Word Transfer time in GPU

Can you please help me in typical range of values for word transfer time in GPU.

You might want to define that a little more. Transferring a word from where to where?

device memory → device memory
host memory → device memory
shared memory → global memory

also, most transfers will have some kind of overhead/startup cost/latency, followed by a period when the transfer is occurring and during which it is more practical to define the amount of time it takes to transfer a byte.

And you may want to define the size of the word you are asking about.

The smallest end of the range considering all cases above is somewhere around 2*1/2TB/s, so 1 picosecond per byte.

The largest end of the range considering all cases above but ignoring latency is probably on the order of magnitude of 0.1 nanosecond.

Note that there are around 3 orders of magnitude difference between those estimates.

Including all possible/conceivable latency means the upper bound is arbitrarily long.
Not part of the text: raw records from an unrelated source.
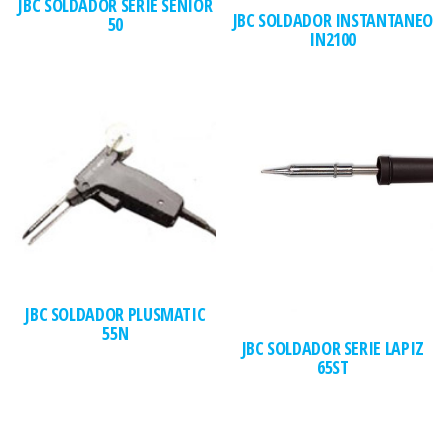
JBC SOLDADOR SERIE SENIOR
JBC SOLDADOR INSTANTANEO
50
IN2100
JBC SOLDADOR PLUSMATIC
55N
JBC SOLDADOR SERIE LAPIZ
65ST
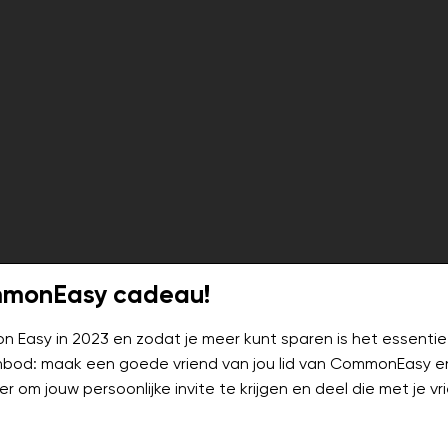
mmonEasy cadeau!
 Easy in 2023 en zodat je meer kunt sparen is het essentie
od: maak een goede vriend van jou lid van CommonEasy en kr
r om jouw persoonlijke invite te krijgen en deel die met je vr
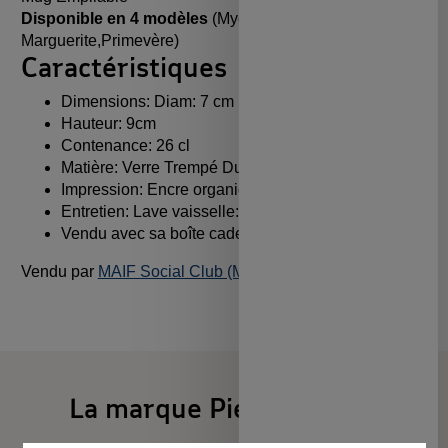
Disponible en 4 modèles
(Myosotis, Tulipe,
Marguerite,Primevère)
Caractéristiques
Dimensions: Diam: 7 cm
Hauteur: 9cm
Contenance: 26 cl
Matière: Verre Trempé Duralex®
Impression: Encre organique
Entretien: Lave vaisselle: Ok - Micro-onde: Ok
Vendu avec sa boîte cadeau individuelle
Vendu par
MAIF Social Club (MAIF)
La marque Pied de Poule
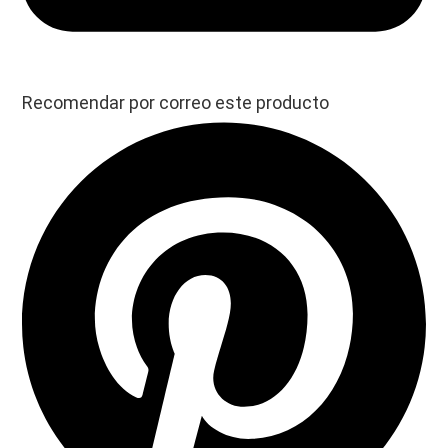
Recomendar por correo este producto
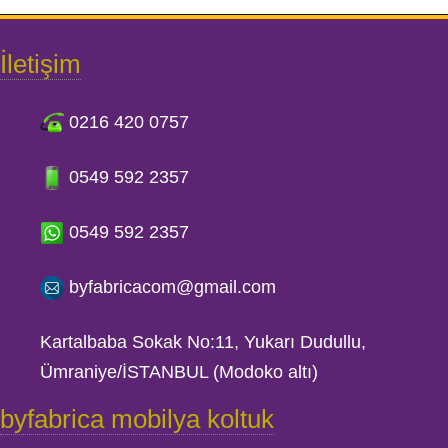
İletişim
0216 420 0757
0549 592 2357
0549 592 2357
byfabricacom@gmail.com
Kartalbaba Sokak No:11, Yukarı Dudullu,
Ümraniye/İSTANBUL (Modoko altı)
byfabrica mobilya koltuk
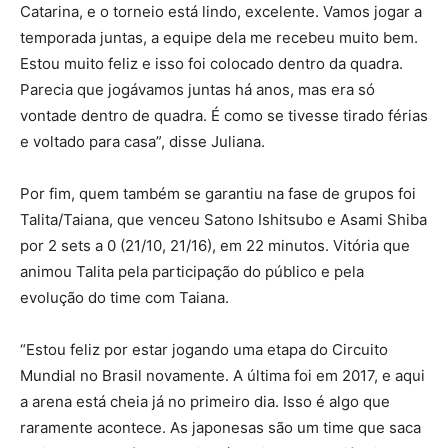
Catarina, e o torneio está lindo, excelente. Vamos jogar a
temporada juntas, a equipe dela me recebeu muito bem.
Estou muito feliz e isso foi colocado dentro da quadra.
Parecia que jogávamos juntas há anos, mas era só
vontade dentro de quadra. É como se tivesse tirado férias
e voltado para casa”, disse Juliana.
Por fim, quem também se garantiu na fase de grupos foi
Talita/Taiana, que venceu Satono Ishitsubo e Asami Shiba
por 2 sets a 0 (21/10, 21/16), em 22 minutos. Vitória que
animou Talita pela participação do público e pela
evolução do time com Taiana.
“Estou feliz por estar jogando uma etapa do Circuito
Mundial no Brasil novamente. A última foi em 2017, e aqui
a arena está cheia já no primeiro dia. Isso é algo que
raramente acontece. As japonesas são um time que saca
Thank you for your reply sir,
Can you please give the host to device memory transfer time ranges.

A typical PCIE Gen3 link used for GPUs (x16) can reach an achievable transfer rate of ~10GB/s. So that would be 0.1 nanosecond per byte. Some GPUs have slower links, and some have faster links. A typical PCIE Gen2 link is half as fast. A typical PCIE Gen4 link is twice as fast.
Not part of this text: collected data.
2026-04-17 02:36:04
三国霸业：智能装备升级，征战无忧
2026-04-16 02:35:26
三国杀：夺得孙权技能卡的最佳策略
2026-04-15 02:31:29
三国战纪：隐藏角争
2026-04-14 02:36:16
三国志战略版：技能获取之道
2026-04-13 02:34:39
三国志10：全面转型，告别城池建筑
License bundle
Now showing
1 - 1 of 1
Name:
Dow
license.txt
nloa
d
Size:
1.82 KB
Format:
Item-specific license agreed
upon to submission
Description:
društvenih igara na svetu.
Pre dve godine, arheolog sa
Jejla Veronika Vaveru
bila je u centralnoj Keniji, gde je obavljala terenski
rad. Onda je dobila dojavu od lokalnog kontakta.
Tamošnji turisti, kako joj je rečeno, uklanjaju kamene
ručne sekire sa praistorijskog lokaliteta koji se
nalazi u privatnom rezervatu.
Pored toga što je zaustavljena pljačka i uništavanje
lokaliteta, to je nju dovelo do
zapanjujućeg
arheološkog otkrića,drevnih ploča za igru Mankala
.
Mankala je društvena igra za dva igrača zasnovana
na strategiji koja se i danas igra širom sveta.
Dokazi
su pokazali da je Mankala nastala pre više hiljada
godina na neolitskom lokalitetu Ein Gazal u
Sir, can I get any reference for these values.

Try your search skills. When I did a google search for “PCIE Gen3 Bandwidth” this is the first hit I got. The reason it shows 16GB/s instead of 10GB/s is because the first number is the peak theoretical value for the link. it is not achievable in practice.

Thank you for answers and suggestions sir,
In my work I implemented my work on Nvidia GPU Tesla T4 using Google colab.
I got good implementations results.
I have analytical expressions in terms of transfer time (tw) and multiplication time ™.
While matching the implementation results with numerical results , I am getting difference of numerical results with implementation results.
Can you please suggest me that where and how can I get the values tw and tm for GPU Tesla T4.
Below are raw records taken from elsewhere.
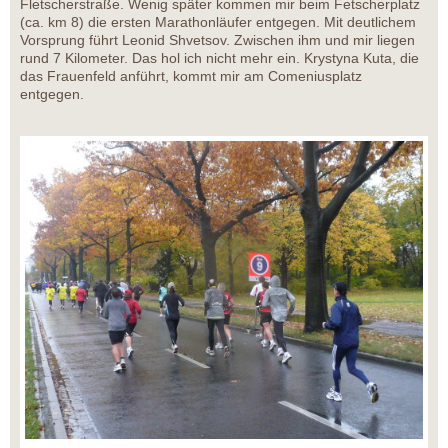
Fletscherstraße. Wenig später kommen mir beim Fetscherplatz
(ca. km 8) die ersten Marathonläufer entgegen. Mit deutlichem
Vorsprung führt Leonid Shvetsov. Zwischen ihm und mir liegen
rund 7 Kilometer. Das hol ich nicht mehr ein. Krystyna Kuta, die
das Frauenfeld anführt, kommt mir am Comeniusplatz
entgegen.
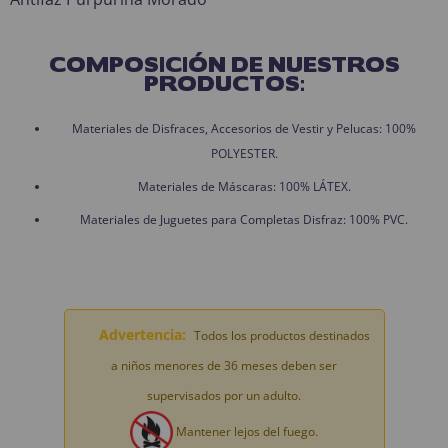
COMPOSICIÓN DE NUESTROS
PRODUCTOS:
Materiales de Disfraces, Accesorios de Vestir y Pelucas: 100%
POLYESTER.
Materiales de Máscaras: 100% LÁTEX.
Materiales de Juguetes para Completas Disfraz: 100% PVC.
Advertencia:
Todos los productos destinados
a niños menores de 36 meses deben ser
supervisados por un adulto.
Mantener lejos del fuego.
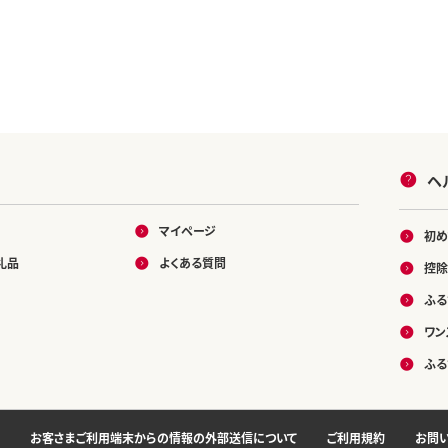
ヘ
マイページ
初め
礼品
よくある質問
控除
ふる
ワン
ふる
お客さまご利用端末からの情報の外部送信について
ご利用規約
お問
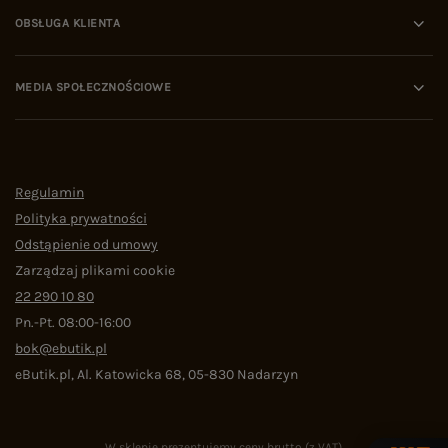
OBSŁUGA KLIENTA
MEDIA SPOŁECZNOŚCIOWE
Regulamin
Polityka prywatności
Odstąpienie od umowy
Zarządzaj plikami cookie
22 290 10 80
Pn.-Pt. 08:00-16:00
bok@ebutik.pl
eButik.pl
,
Al. Katowicka 68
,
05-830
Nadarzyn
W sklepie prezentujemy ceny brutto (z VAT).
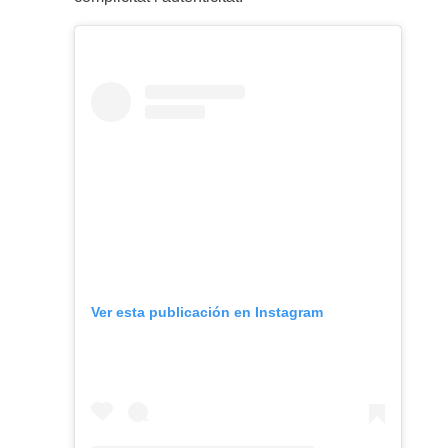
Ver esta publicación en Instagram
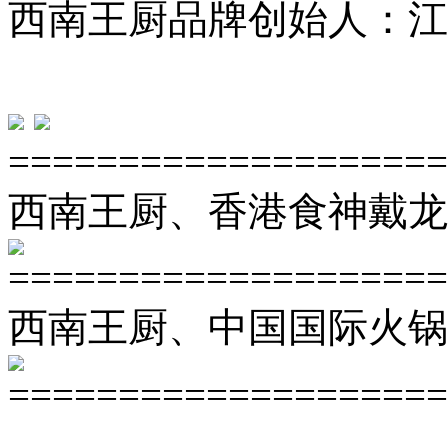
西南王厨品牌创始人：江
====================
西南王厨、香港食神戴龙
====================
西南王厨、中国国际火锅
====================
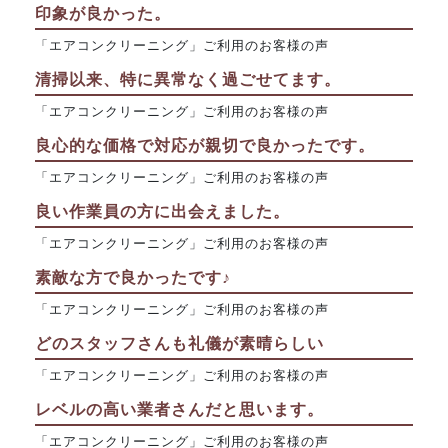
印象が良かった。
「エアコンクリーニング」ご利用のお客様の声
清掃以来、特に異常なく過ごせてます。
「エアコンクリーニング」ご利用のお客様の声
良心的な価格で対応が親切で良かったです。
「エアコンクリーニング」ご利用のお客様の声
良い作業員の方に出会えました。
「エアコンクリーニング」ご利用のお客様の声
素敵な方で良かったです♪
「エアコンクリーニング」ご利用のお客様の声
どのスタッフさんも礼儀が素晴らしい
「エアコンクリーニング」ご利用のお客様の声
レベルの高い業者さんだと思います。
「エアコンクリーニング」ご利用のお客様の声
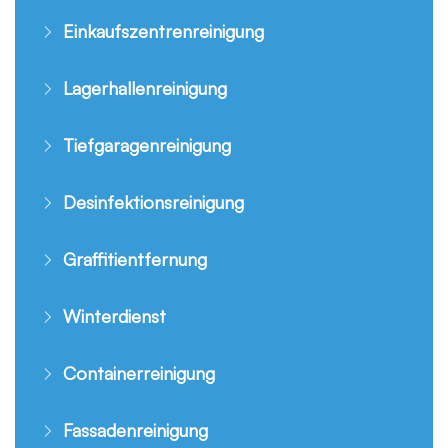
Einkaufszentrenreinigung
Lagerhallenreinigung
Tiefgaragenreinigung
Desinfektionsreinigung
Graffitientfernung
Winterdienst
Containerreinigung
Fassadenreinigung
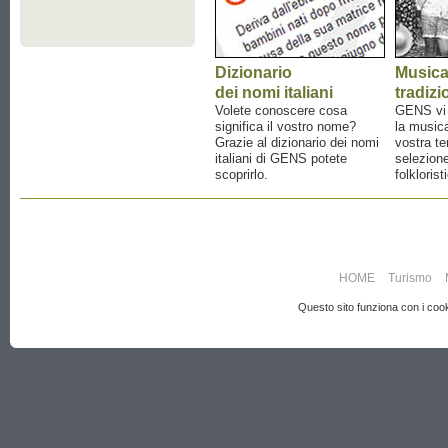
Dizionario
Music
dei nomi italiani
tradizi
Volete conoscere cosa
GENS vi a
significa il vostro nome?
la musica
Grazie al dizionario dei nomi
vostra te
italiani di GENS potete
selezione
scoprirlo.
folklorist
HOME
Turismo
Questo sito funziona con i cooki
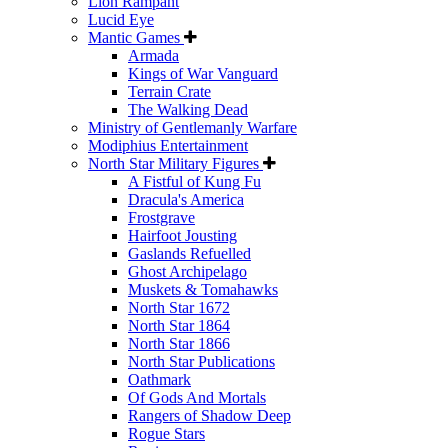
Lion Rampant
Lucid Eye
Mantic Games
Armada
Kings of War Vanguard
Terrain Crate
The Walking Dead
Ministry of Gentlemanly Warfare
Modiphius Entertainment
North Star Military Figures
A Fistful of Kung Fu
Dracula's America
Frostgrave
Hairfoot Jousting
Gaslands Refuelled
Ghost Archipelago
Muskets & Tomahawks
North Star 1672
North Star 1864
North Star 1866
North Star Publications
Oathmark
Of Gods And Mortals
Rangers of Shadow Deep
Rogue Stars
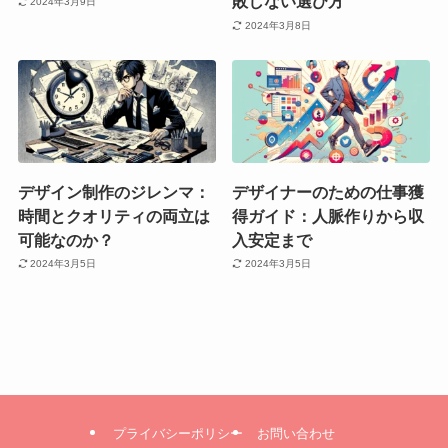
敗しない選び方
2024年3月9日
2024年3月8日
デザイン制作のジレンマ：
デザイナーのための仕事獲
時間とクオリティの両立は
得ガイド：人脈作りから収
可能なのか？
入安定まで
2024年3月5日
2024年3月5日
プライバシーポリシー
お問い合わせ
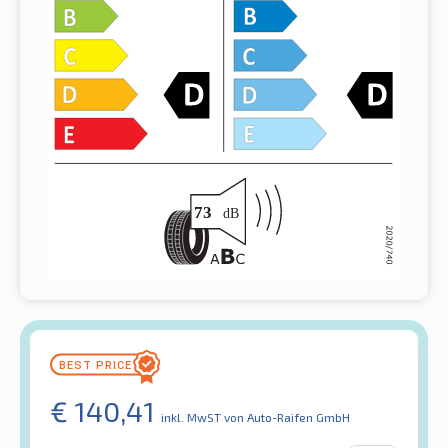
€
140,41
inkl. MwST
von Auto-Raifen GmbH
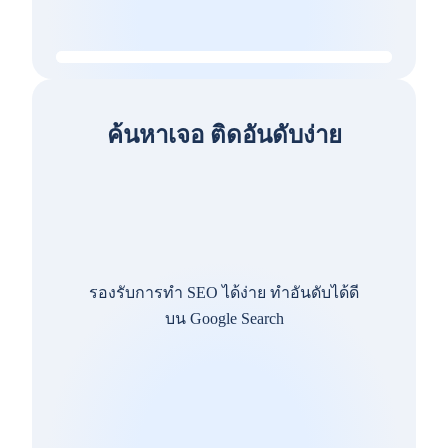
ค้นหาเจอ ติดอันดับง่าย
รองรับการทำ SEO ได้ง่าย ทำอันดับได้ดี
บน Google Search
GPUs don’t have published numbers tm and tw that I am aware of. Similar to the previous discussion, you would have to decide how to arrive at these based on other published data. Haven’t you already come up with a number for tw? Why are you asking for that again?

The transfer rate across PCIe is not just a function of the GPU, but dependent on system configuration.

For a given system, it is possible to model the transfer rate fairly accurately by modelling total transfer time as consisting of a fixed overhead plus transport time that scales linearly with the number of bytes transferred. To do this, measure the throughput at various transfer sizes, then set up an overdetermined system of equations to solve for the two coefficients.

A worked example can be found in this previous question. In that case the fixed per-transfer overhead came out to 1.125 microseconds (the number on your system may or may not be similar).